The lawyer in your head
THE RUB
Tom got the job I applied for. This was back in the 90s, and I was the assistant manager of Cary Quadrangle at Purdue. Our manager left, and I wanted to be the manager of the Quad – a residence hall that housed 1,300 students. Tom was the manager of Shreve Hall which housed 850 residents.
I understood why Tom got the position, and I actually ended up getting promoted to Tom's old position. Tom had more experience as a manager; he had been at Purdue longer than me. “On paper” it made sense.
What bothered me was that Tom was telling others how the head of residence life had reached out to Tom and asked him to apply for the position, implying that the other candidates weren't strong enough to take on the big job.
These rumors kicked me into a downward spiral of self-doubt and outrage. Disappointing outcomes we don’t see coming can trigger these negative mental loops, where we get stuck in an unrelenting cycle of rehashing the same negative thoughts over and over again.
THE FRAMEWORK
Ruminating is thinking like a lawyer, building a case for an outcome we’ve already decided. When I was spiraling over Tom getting the promotion, I wasn't investigating what actually happened. I was prosecuting why I wasn't good enough. Every piece of evidence got conscripted into the same argument: worthless as charged.
Eileen Gu gave me a better model. At 22, she’s the most decorated freestyle skier in Olympic history. A reporter asked Gu this unusual question: “This isn't supposed to be a rude question, but do you think before you speak? Because you answer questions so quickly and so comprehensively, whether it's about geopolitics or your sport or aerodynamics. Can you take us into your brain?"
Thank you, Charlotte. That's very kind. Oh, man. I think overall, I'm just a pensive person. I'm a very introspective young woman. I spend a lot of time in my head, and it's not a bad place to be. I journal a lot.
I break down all of my thought processes. I think I apply a very analytical lens to my own thinking, and I modify it.
You can control what you think. You can control how you think. And therefore, you can control who you are...
And so I guess for me, it's like, yes, I spend a lot of time in my own head. Yes, I think a lot. But it's not really in an egotistical way. It's in like a tinkering, like a scientist kind of way. I'm always trying to modify. I'm trying to think, how can I be better?

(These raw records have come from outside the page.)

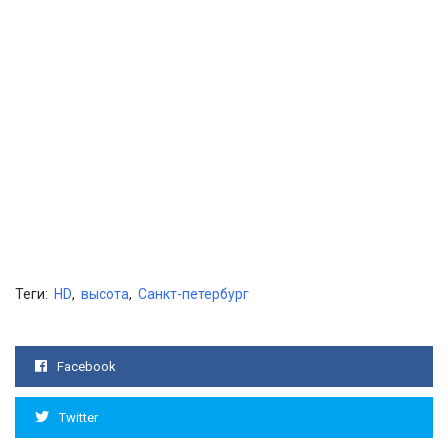
Теги:
HD
,
высота
,
Санкт-петербург
Facebook
Twitter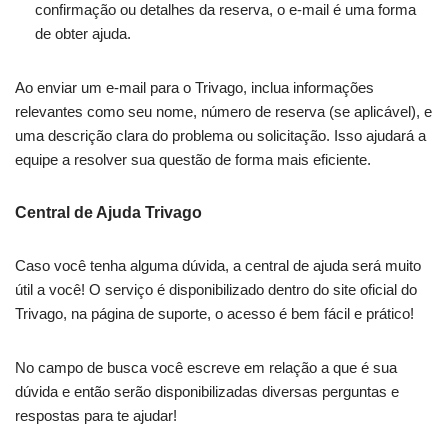
confirmação ou detalhes da reserva, o e-mail é uma forma
de obter ajuda.
Ao enviar um e-mail para o Trivago, inclua informações
relevantes como seu nome, número de reserva (se aplicável), e
uma descrição clara do problema ou solicitação. Isso ajudará a
equipe a resolver sua questão de forma mais eficiente.
Central de Ajuda Trivago
Caso você tenha alguma dúvida, a central de ajuda será muito
útil a você! O serviço é disponibilizado dentro do site oficial do
Trivago, na página de suporte, o acesso é bem fácil e prático!
No campo de busca você escreve em relação a que é sua
dúvida e então serão disponibilizadas diversas perguntas e
respostas para te ajudar!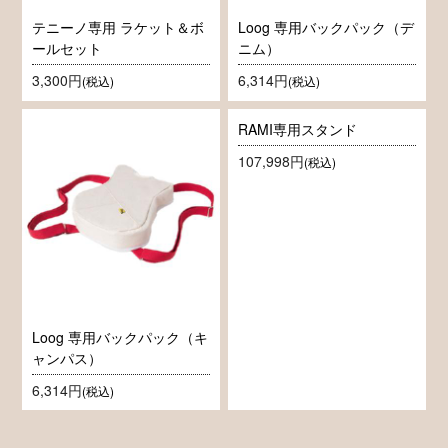
テニーノ専用 ラケット＆ボ
Loog 専用バックパック（デ
ールセット
ニム）
3,300円
6,314円
(税込)
(税込)
RAMI専用スタンド
107,998円
(税込)
Loog 専用バックパック（キ
ャンパス）
6,314円
(税込)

Reflecting is more productive than ruminating. It’s thinking like a scientist. Scientists start with a question, not a conclusion. They look at data, including the uncomfortable data, and adjust their model.
THE PRACTICE
Here are three ways to shift from lawyer to scientist.
Label it. When I catch myself ruminating, it's helpful to take a step back and label the negative emotions I'm experiencing – frustration, anger, envy. Naming my feelings makes them more objective like a scientist labeling a test tube. Once it’s labeled, I can more easily set it aside.
Get more data. What information am I missing? Hearing the rumors about Tom being asked to take on that role put me in a bad mindset. So I went to the director of residence life and ask why he encouraged Tom to apply. He hadn’t. Tom had applied for the position without any prompting.
Zoom out. I ask myself: will this matter in five years? In thirty? It’s funny now to think back on how much that missed promotion consumed me. From here, it’s barely visible.
I still catch myself arguing losing cases. But I know where I left my lab coat.